Your objective: After locating the line with "개인정보 보호를 위해서는 메모할 때 주의가 필요하며, 계좌번" in the data that follows, return it and every later line exactly, up to and including the line with "간병인이나 보호인을 선정할 때는 가족과 충분히 상의하여 신".

--------

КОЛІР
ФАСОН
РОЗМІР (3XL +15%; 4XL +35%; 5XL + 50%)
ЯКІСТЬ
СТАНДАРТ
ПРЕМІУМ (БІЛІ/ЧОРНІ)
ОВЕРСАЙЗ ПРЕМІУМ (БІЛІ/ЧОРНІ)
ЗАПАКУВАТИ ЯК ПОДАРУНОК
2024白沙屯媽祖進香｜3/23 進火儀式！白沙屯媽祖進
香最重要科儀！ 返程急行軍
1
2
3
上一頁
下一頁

--------

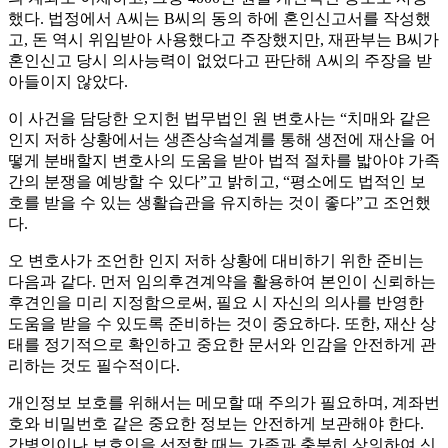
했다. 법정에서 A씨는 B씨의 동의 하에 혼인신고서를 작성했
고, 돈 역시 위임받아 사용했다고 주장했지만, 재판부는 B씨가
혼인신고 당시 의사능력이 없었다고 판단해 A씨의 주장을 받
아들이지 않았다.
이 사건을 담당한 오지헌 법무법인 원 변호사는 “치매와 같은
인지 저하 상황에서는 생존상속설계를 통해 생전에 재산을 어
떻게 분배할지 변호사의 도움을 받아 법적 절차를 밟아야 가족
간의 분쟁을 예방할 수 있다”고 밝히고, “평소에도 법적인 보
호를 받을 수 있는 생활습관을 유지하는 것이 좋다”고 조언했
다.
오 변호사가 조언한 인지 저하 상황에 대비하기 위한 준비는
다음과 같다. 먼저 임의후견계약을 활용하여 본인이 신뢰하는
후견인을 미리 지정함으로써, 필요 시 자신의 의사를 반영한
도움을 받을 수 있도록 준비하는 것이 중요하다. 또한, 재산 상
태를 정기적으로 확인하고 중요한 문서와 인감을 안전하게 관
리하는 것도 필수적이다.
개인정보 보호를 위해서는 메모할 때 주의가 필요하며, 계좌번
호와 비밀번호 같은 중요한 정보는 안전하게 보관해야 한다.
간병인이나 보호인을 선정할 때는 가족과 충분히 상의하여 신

--------

Exercise solution:
개인정보 보호를 위해서는 메모할 때 주의가 필요하며, 계좌번
호와 비밀번호 같은 중요한 정보는 안전하게 보관해야 한다.
간병인이나 보호인을 선정할 때는 가족과 충분히 상의하여 신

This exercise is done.